Argentina Malvinas War veterans marched on Friday in Buenos Aires and protested before the UK embassy demanding London collaborates with the identification of the remains of Argentine soldiers buried at the Darwin cemetery in the Falkland Islands.
The peaceful march organized by La Plata center of former Malvinas combatants, CICR, which also included next of kin marched under the slogan 123 graves without names. 123 graves without being identified. 123 families that hope to know where their loved ones are”.
The National Commission of Malvinas Veterans, director Ernesto Alonso, complained that the UK has evaded answering requests made by the Argentine government and the Red Cross to allow for a DNA identification process to take place. DNA samples have been collected from at least 80 of the families believed to be linked to the 123 NN graves.

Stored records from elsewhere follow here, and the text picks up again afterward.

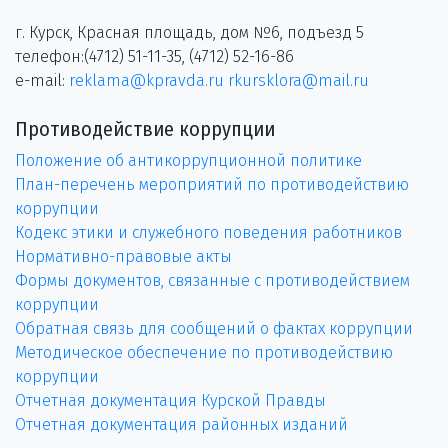
г. Курск, Красная площадь, дом №6, подъезд 5
телефон:(4712) 51-11-35, (4712) 52-16-86
e-mail:
reklama@kpravda.ru
rkursklora@mail.ru
Противодействие коррупции
Положение об антикоррупционной политике
План-перечень мероприятий по противодействию
коррупции
Кодекс этики и служебного поведения работников
Нормативно-правовые акты
Формы документов, связанные с противодействием
коррупции
Обратная связь для сообщений о фактах коррупции
Методическое обеспечение по противодействию
коррупции
Отчетная документация Курской Правды
Отчетная документация районных изданий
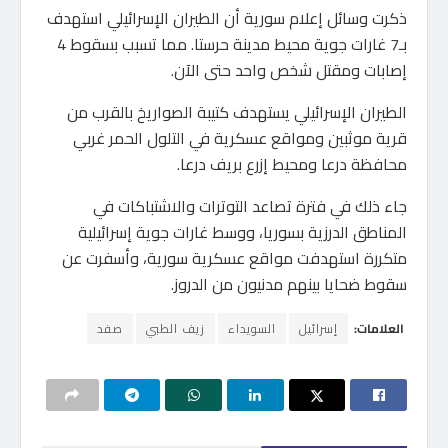
ذكرت وسائل إعلام سورية أن الطيران الإسرائيلي استهدف
بـ7 غارات جوية محيط مدينة حرستا. مما تسبب بسقوط 4
إصابات ومقتل شخص واحد حتى الآن.
الطيران الإسرائيلي يستهدف كتيبة الصواريخ بالقرب من
قرية موثبين ومواقع عسكرية في التلول الحمر غربي
محافظة درعا ومحيط إزرع بريف درعا.
جاء ذلك في فترة تصاعد التوترات والاشتباكات في
المناطق الدرزية بسوريا، ووسط غارات جوية إسرائيلية
متكررة استهدفت مواقع عسكرية سورية، وأسفرت عن
سقوط ضحايا بينهم مدنيون من الدروز.
العلامات:
إسرائيل
السويداء
زيف الطبي
صفد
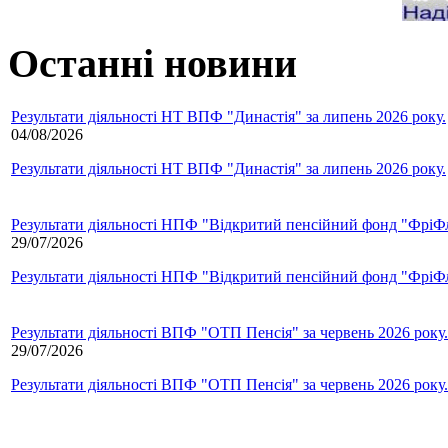
Останні новини
Результати діяльності НТ ВПФ "Династія" за липень 2026 року.
04/08/2026
Результати діяльності НТ ВПФ "Династія" за липень 2026 року.
Результати діяльності НПФ "Відкритий пенсійний фонд "ФріФла
29/07/2026
Результати діяльності НПФ "Відкритий пенсійний фонд "ФріФла
Результати діяльності ВПФ "ОТП Пенсія" за червень 2026 року.
29/07/2026
Результати діяльності ВПФ "ОТП Пенсія" за червень 2026 року.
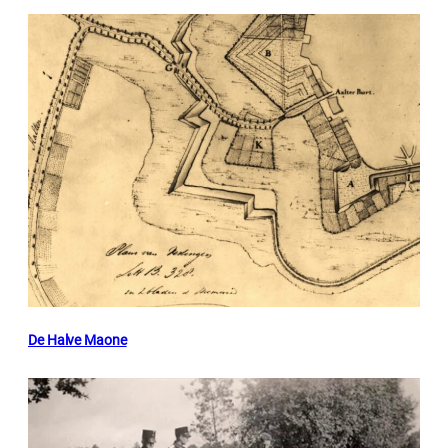
De Halve Maone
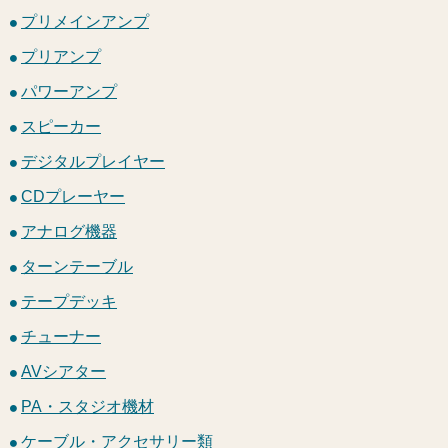
プリメインアンプ
プリアンプ
パワーアンプ
スピーカー
デジタルプレイヤー
CDプレーヤー
アナログ機器
ターンテーブル
テープデッキ
チューナー
AVシアター
PA・スタジオ機材
ケーブル・アクセサリー類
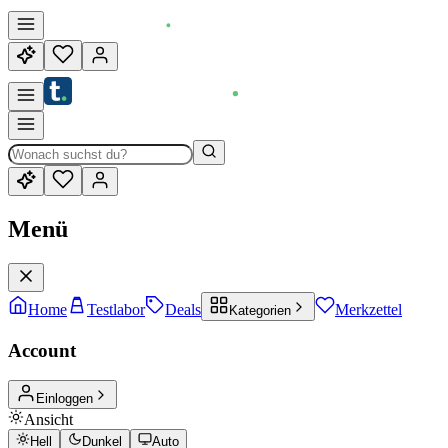
Menü
Home
Testlabor
Deals
Merkzettel
Kategorien
Account
Einloggen
Ansicht
Hell
Dunkel
Auto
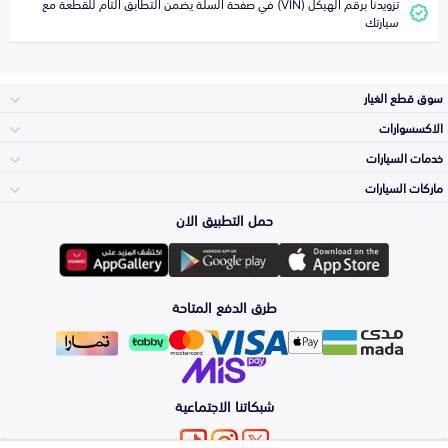
تزويدنا برقم الهيكل (VIN) في صفحة السلة يضمن التطابق التام للقطعة مع
سيارتك
سوق قطع الغيار
الاكسسوارات
الصدامات و الشبوك
خدمات السيارات
والواجهة
الاكسسوارات
ماركات السيارات
الأكثر مبيعاً
حمل التطبيق الان
المكائن، القيرات
تويوتا
وملحقاتها
لوازم الرحلات
صيانة
طرق الدفع المتاحة
الشمعات
هيونداي
والاصطبات (الاضاءة)
اكسسوارات العناية
التلميع والعناية
الفرامل والأقمشة
شبكاتنا الاجتماعية
كيا
الزيوت و السوائل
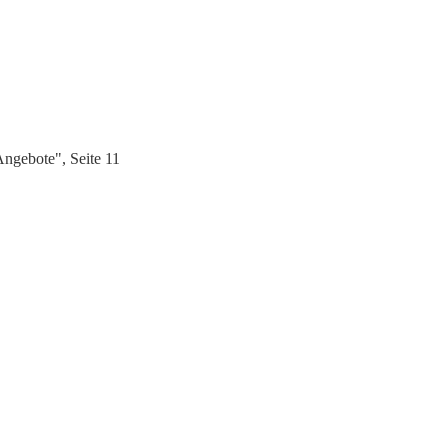
ngebote", Seite 11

“The UK hasn’t responded to any of the requests submitted by the International Committee of the Red Cross to help with the identification of the bodies in the Darwin cemetery,” said Alonso. He recalled that the Red Cross first intervened in the issue after President Cristina Fernández de Kirchner requested their help in 2012.
Allegedly the Argentine government through the Red Cross requested the elaboration of a protocol so that anthropologists can proceed at the Darwin cemetery to check the remains and later compare the DNAs with next of kin samples. The 123 graves with a simple white cross have a plaque reading Argentine solider, known unto God.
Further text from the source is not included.